Scripts for extracting information on lemmas in three Icelandic corpora: The Icelandic Parsed Historical Corpus (IcePaHC), the Tagged Icelandic Corpus (MÍM) and the Icelandic Gigaword Corpus (IGC).
The scripts are all stored in the scripts directory, which is divided further into directories for each corpus. Two scripts are available for each corpus:
*corpus*_simple_freq.py
returns a tsv file containing a lemma, its word category, along with the gender if the word in question is a noun, and its frequency, in a descending order.*corpus*_get_lemma_freq.py
returns a tsv file containing frequency information based on each sentence in the corpus. The information shown includes sentence IDs, text genre, the sentence text, and a frequency vector. Further information on the output, along with instructions on how to run the script, can be found in the script itself.
The scripts' output files are stored under the output directory. Some files cannot be stored in the repository due to size limitations, so a download link is provided instead. A full frequency list for IGC cannot be provided in the repository due to computing limitations.

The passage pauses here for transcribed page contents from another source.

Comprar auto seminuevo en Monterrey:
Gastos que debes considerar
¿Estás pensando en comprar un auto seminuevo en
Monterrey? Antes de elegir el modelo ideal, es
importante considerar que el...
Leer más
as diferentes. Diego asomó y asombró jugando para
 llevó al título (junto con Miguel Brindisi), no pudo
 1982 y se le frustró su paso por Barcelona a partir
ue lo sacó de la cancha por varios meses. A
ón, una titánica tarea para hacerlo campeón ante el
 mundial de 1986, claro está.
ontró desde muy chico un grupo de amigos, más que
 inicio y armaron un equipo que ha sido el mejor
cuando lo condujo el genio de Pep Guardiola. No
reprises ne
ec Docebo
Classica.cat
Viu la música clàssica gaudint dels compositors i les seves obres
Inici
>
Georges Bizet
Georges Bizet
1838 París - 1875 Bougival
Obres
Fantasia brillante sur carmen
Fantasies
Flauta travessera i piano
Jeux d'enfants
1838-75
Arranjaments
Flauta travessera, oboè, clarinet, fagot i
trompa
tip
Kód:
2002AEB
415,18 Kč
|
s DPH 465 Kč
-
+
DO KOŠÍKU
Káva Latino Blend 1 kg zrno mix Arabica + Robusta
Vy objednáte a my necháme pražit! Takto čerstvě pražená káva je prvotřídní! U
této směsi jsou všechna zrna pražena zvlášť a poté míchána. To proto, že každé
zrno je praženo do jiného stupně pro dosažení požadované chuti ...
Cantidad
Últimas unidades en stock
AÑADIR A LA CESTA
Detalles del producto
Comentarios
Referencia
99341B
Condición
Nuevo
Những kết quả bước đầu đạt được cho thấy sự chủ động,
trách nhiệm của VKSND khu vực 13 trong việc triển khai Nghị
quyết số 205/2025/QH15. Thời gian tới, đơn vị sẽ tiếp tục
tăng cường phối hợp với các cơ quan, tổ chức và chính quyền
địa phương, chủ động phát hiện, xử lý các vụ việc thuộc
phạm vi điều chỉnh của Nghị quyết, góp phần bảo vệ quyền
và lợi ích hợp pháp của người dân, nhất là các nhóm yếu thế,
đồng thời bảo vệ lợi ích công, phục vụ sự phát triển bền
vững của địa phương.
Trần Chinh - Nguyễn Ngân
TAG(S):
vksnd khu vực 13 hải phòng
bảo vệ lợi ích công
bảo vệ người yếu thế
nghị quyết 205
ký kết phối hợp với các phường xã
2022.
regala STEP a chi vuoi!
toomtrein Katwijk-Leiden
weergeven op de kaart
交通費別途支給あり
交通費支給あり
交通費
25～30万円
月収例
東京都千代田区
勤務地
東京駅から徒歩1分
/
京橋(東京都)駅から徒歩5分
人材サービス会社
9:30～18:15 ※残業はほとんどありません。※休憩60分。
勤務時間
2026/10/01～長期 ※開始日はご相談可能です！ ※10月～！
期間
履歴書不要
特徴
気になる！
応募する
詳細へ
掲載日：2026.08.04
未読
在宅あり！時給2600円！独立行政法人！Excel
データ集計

The simple frequency lists, compiled using *corpus*_simple_freq.py
, are computed based on the frequency of a lemma, its word category, and the lemma's grammatical gender
if it is a noun. This results in more fine-grained results than merely counting the frequency of a lemma, independent of its word category and gender. Existing tags in IGC are used for this calculation, while IcePaHC and MÍM are tagged using ABLTagger, which uses the same tagset as is used in IGC.